Since small-cap funds require less cash to invest in the names they hone in on, they're more prone to this practice. That's because it's either closing the fund, deciding to invest in larger names or make riskier selections in the companies within their small-cap investment pool.
Once a fund closes, it will almost inevitably one day open again, since the natural life cycle of investors — such as hitting retirement age — will lead to outflows that outpace inflows. But as passive investing has become the chic tactic, outflows have increased.
In July the rate of outflows from U.S. actively managed equity funds reached $19.6 billion, up from $14.6 billion in June, according to Morningstar. And over the past year, $245 billion left active U.S. equity funds, compared to $283 billion heading into U.S. equity index funds. Closed funds aren't immune to this trend, and one reason some must seek investors again.
"It takes shorter and less painful bouts of underperformance to spur those outflows," said Kinnel.
Cambridge University finance professor Raghavendra Rau, however, warns against rushing into that recently opened fund. In his research, he tracked 125 funds that closed between 1993 and 2004.
In the year prior to closing, the funds saw, on average, a hot streak of excess returns 15 percentage points higher than the mean average return. Meanwhile, the managers typically increase gross advisory fees by 0.04 percentage points, and a portion of those fees remain after reopening. Plus, 66 funds reopened within a year of closing and underperformed their benchmarks over the next year.

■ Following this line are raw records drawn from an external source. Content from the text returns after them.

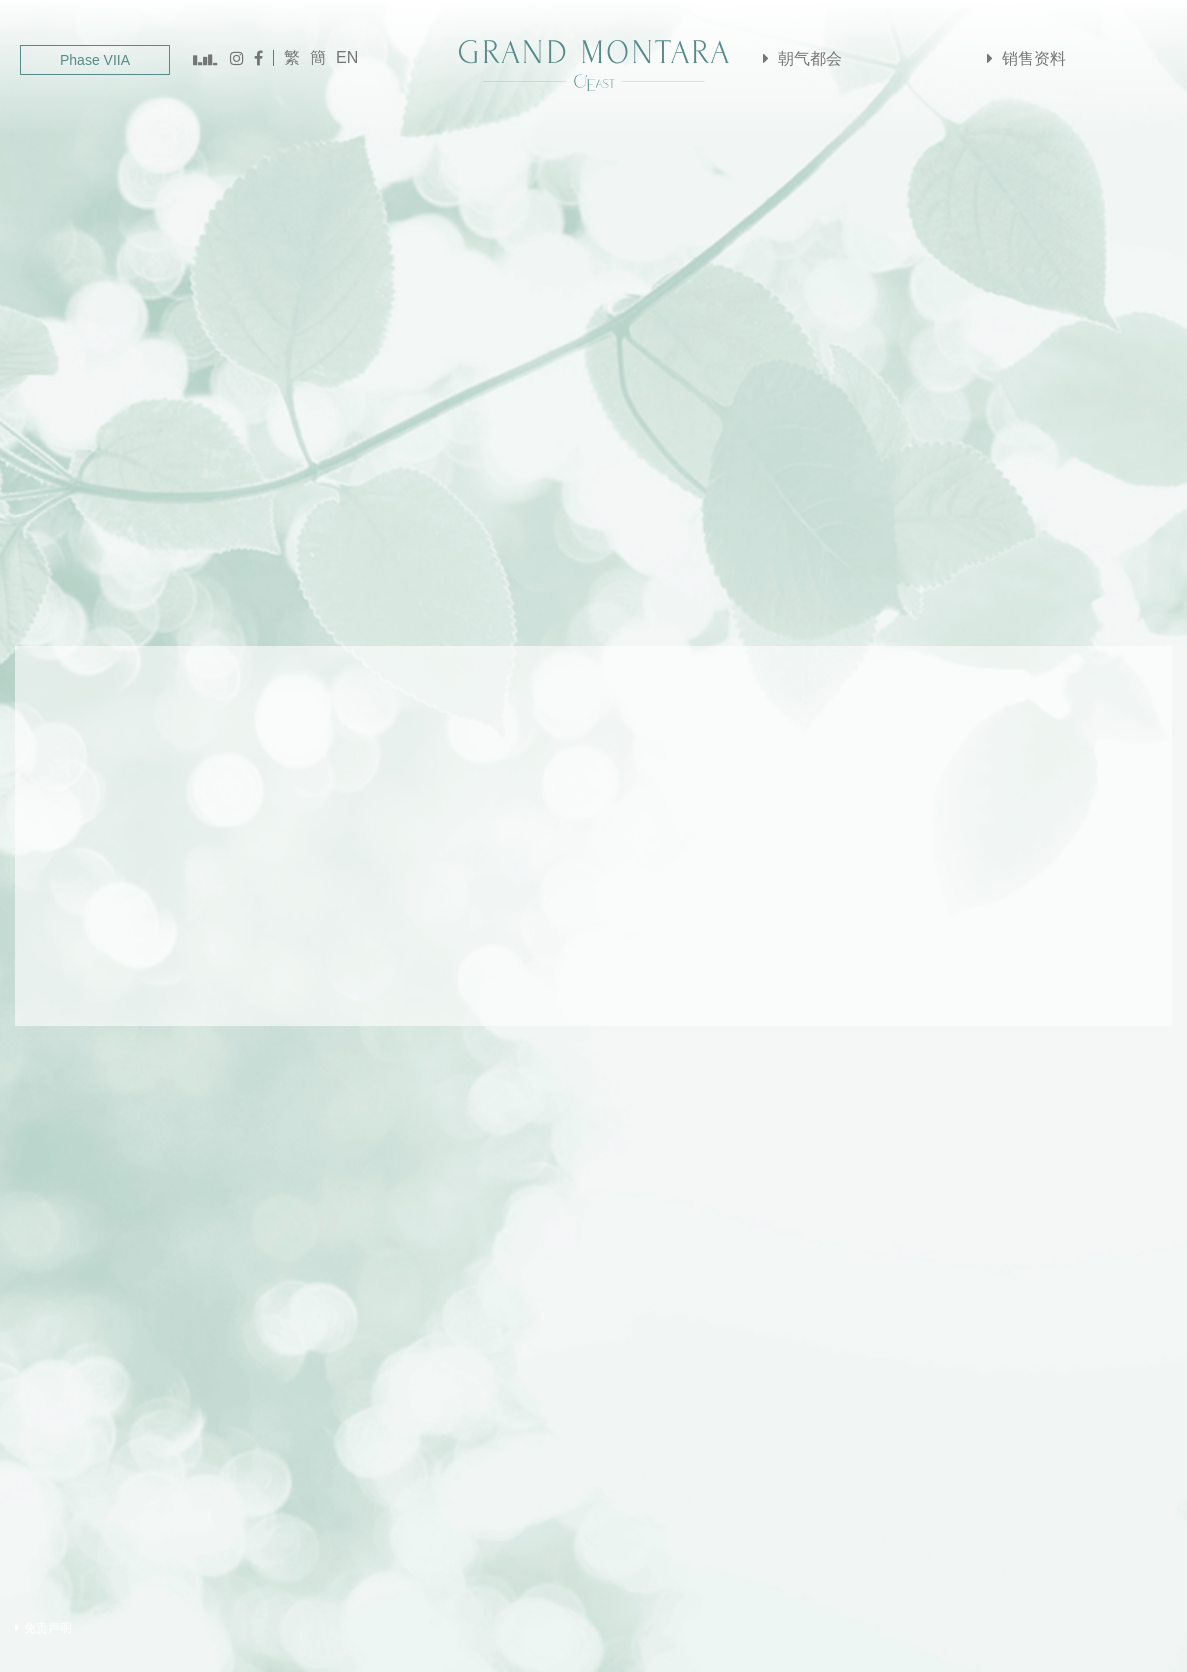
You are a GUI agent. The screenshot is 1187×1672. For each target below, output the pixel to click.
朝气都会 (800, 59)
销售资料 (1024, 59)
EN (347, 58)
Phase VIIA (95, 60)
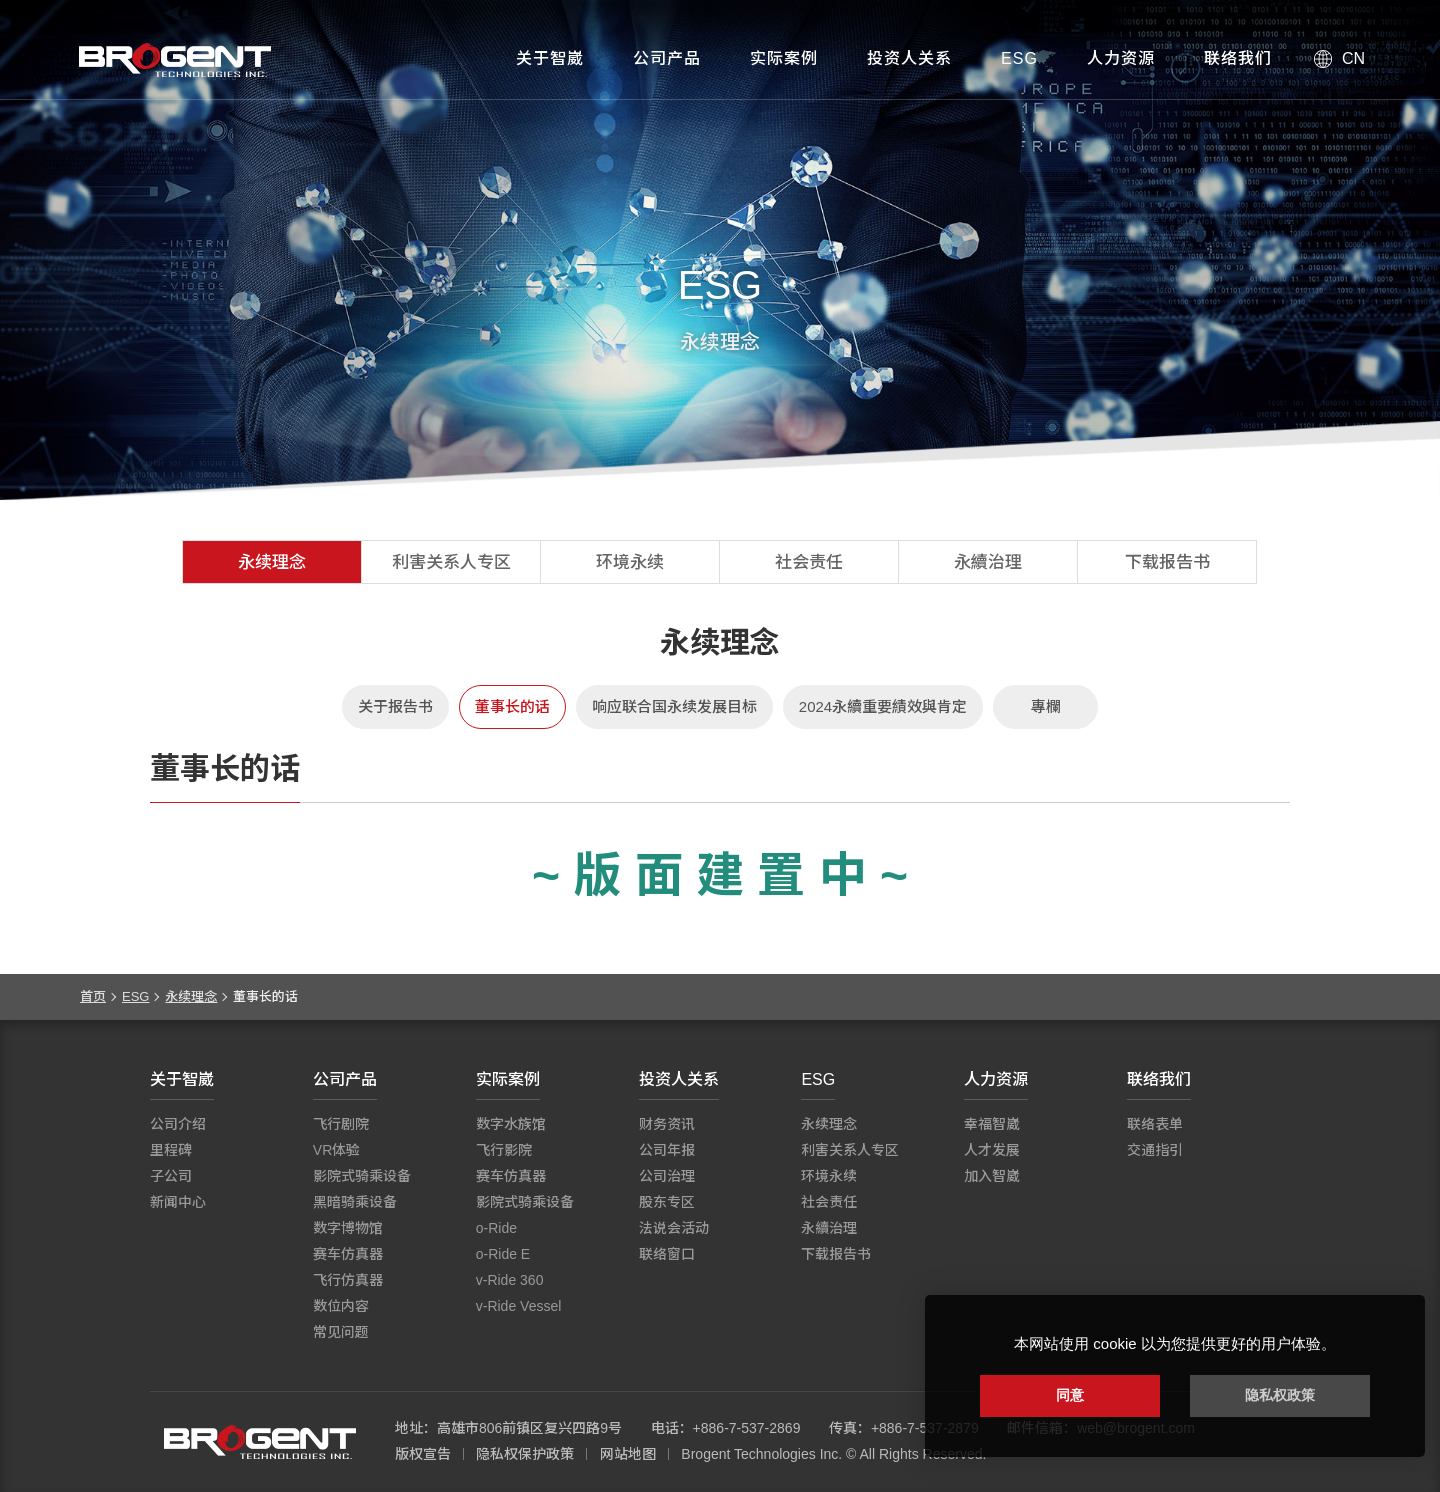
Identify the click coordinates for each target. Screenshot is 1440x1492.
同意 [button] (1070, 1395)
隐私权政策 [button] (1280, 1395)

"The reason they reopen is because they're not doing too well," Rau said. "If they continued to do very well, they never would have reopened."
There's also no proof that a closed fund somehow outperforms an open one. Over 10 years, large-cap open funds surpassed closed ones with a 7.1 percent annualized return compared to 6.9 percent. But there are some benefits in the small-cap sector, where closed funds have an 8.1 percent annualized return over 10 years, compared to open fund returns of 7 percent, according to data pulled by Thomson Reuters.t
Joseph Heider, founder of Cirrus Wealth Management, often suggests clients have some activist investing exposure. When it comes to funds that reopen, however, he typically advises clients to go through their 401(k) plan platforms.
"We may look for those," said Heider, since they were "popular in the past, good track records and people want to invest in them."
Of course, these reopened funds are actively managed, which means higher fees, even if the fund didn't hike them prior to closing. The Investment Company Institute found that active-managed equity funds' expense ratios were 0.82 percent last year, compared to 0.09 percent for index equity funds.
For investors who prefer to park a small portion of their portfolio into an actively managed fund, Morningstar's Kinnel develops a watch list of closed funds that could reopen soon. He argues that one of the best times to invest in an active fund is as it's reopening for public investments once again.
"It's a bit of a contrarian move since [they] tend to underperform before they reopen," Kinnel said.
Among the funds highest on his list now, Diamond Hill Small Cap had $407 million in net outflows over the past year, which led to its assets dwindling to $1.6 billion. That's less than when the fund closed in 2015. And its 10-year annualized returns of 6.7 percent just beat its small cap value benchmark's return of 6.4 percent.
Kinnel is also watching the Artisan International Small Cap fund, which is helmed by famed investor Mark Yockey. With just $581 million in assets, it saw $321 million flee as it has struggled over the past three years, falling an annualized 1.21 percent. But it does have a solid long-term track record of 3.5 percent annualized over 10 years, compared to 3.41 percent for the MSCI EAFE Small Cap index.
There's no rush to leap in, though, even if a manager puts out a Sale sign again, since you "generally see a fund that reopens stay open for a while," added Kinnel.